Task details
What you return must be every line below that includes the word "activités".

Records provided
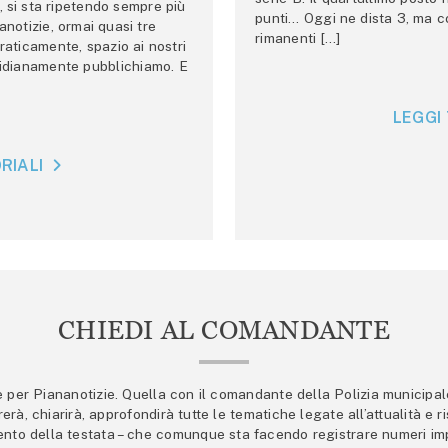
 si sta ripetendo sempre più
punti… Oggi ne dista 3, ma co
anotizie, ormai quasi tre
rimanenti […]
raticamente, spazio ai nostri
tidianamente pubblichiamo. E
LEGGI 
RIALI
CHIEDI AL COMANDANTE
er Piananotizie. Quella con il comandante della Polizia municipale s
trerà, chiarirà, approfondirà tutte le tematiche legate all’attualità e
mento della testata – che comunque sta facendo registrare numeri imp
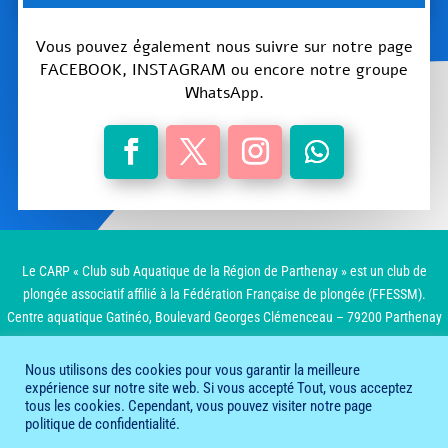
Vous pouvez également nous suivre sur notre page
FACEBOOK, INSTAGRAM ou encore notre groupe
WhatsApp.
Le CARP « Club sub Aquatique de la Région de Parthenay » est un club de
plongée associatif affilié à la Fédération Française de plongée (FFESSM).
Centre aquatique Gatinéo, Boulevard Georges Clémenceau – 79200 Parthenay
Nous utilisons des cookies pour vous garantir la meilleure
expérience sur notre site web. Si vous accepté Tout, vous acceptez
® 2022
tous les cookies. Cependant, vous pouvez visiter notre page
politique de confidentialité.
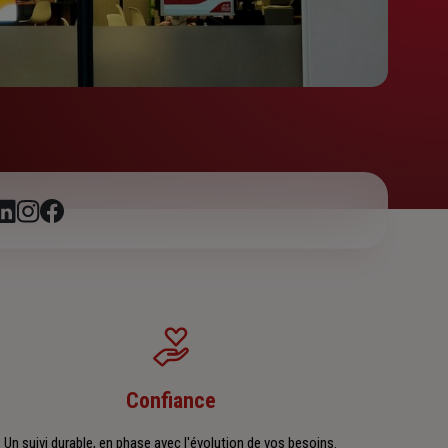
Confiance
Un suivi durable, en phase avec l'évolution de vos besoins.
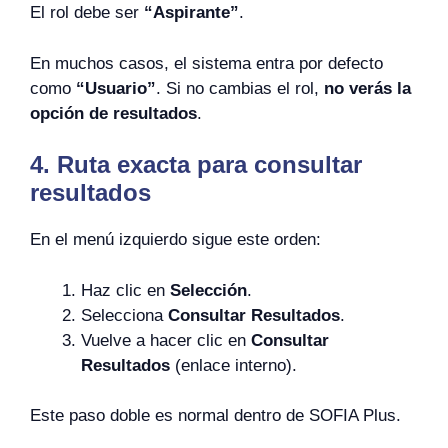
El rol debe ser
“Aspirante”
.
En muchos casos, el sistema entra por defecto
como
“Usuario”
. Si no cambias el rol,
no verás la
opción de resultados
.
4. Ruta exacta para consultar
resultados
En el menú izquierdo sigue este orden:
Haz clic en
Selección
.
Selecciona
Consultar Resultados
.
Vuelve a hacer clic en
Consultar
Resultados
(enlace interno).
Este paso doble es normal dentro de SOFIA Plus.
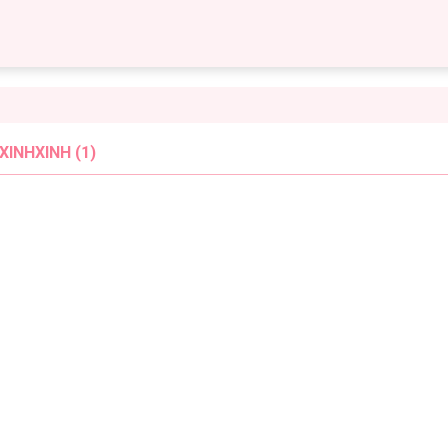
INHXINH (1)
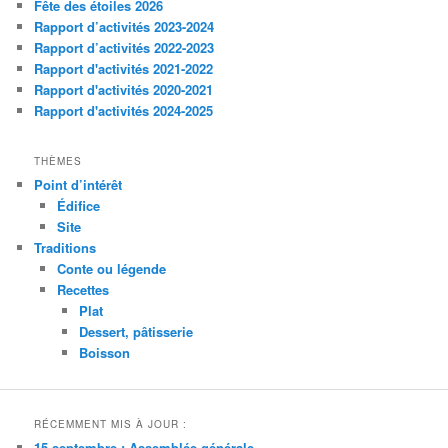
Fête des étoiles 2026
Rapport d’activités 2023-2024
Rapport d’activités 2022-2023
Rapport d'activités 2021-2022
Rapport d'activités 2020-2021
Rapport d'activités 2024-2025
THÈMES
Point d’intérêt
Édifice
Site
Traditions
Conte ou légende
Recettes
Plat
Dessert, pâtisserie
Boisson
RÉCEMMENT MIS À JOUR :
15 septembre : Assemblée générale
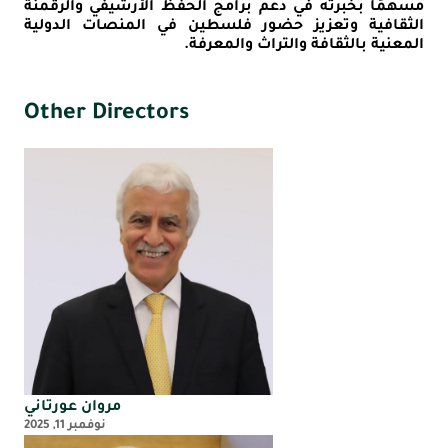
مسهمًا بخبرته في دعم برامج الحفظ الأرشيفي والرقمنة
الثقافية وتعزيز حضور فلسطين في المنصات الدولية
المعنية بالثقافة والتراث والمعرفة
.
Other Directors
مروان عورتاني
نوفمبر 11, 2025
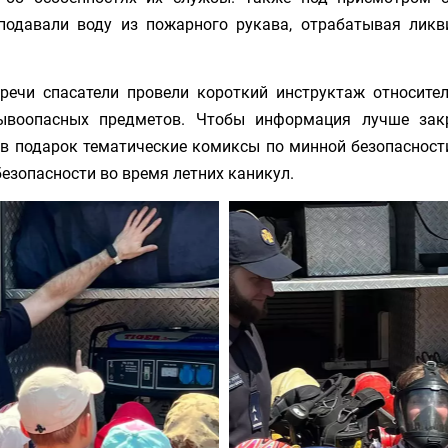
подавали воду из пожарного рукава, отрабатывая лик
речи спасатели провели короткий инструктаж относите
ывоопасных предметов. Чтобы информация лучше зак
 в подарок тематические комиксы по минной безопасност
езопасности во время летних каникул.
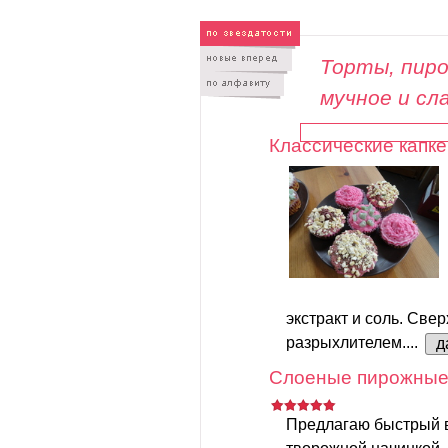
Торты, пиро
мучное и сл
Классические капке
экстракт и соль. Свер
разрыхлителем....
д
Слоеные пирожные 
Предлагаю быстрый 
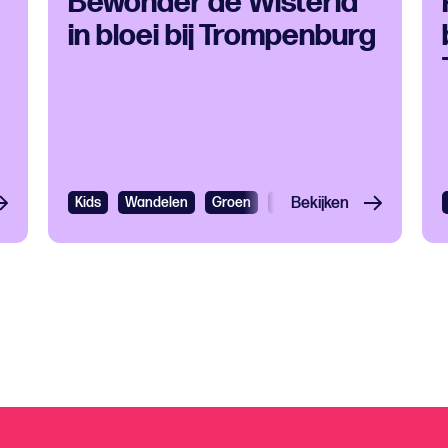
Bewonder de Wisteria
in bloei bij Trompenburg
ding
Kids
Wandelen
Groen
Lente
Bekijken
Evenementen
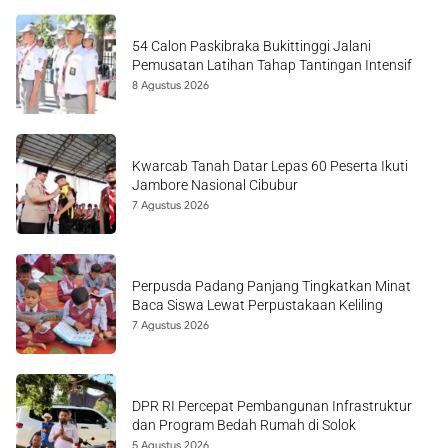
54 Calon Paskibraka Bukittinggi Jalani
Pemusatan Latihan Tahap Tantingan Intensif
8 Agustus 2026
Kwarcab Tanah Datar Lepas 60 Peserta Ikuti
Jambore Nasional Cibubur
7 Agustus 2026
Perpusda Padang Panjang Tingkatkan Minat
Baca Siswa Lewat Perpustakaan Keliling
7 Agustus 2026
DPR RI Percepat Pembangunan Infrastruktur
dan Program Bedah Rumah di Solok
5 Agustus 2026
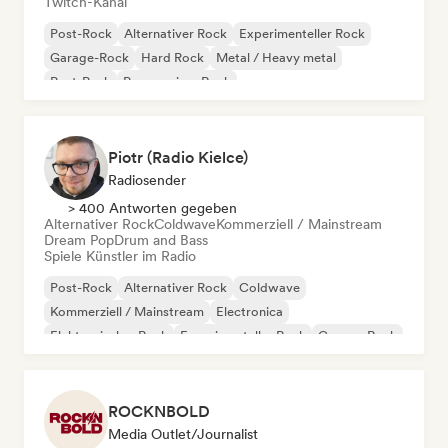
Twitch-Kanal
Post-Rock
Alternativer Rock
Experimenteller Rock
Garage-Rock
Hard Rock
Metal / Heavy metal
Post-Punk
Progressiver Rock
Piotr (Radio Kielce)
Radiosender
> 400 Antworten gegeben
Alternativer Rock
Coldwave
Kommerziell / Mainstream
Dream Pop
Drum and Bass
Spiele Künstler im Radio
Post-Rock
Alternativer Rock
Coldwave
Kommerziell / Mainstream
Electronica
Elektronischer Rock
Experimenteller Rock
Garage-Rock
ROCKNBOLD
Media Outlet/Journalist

Written response
Rapport d’activités 2023-2024
Rapport d’activités 2022-2023
Rapport d'activités 2021-2022
Rapport d'activités 2020-2021
Rapport d'activités 2024-2025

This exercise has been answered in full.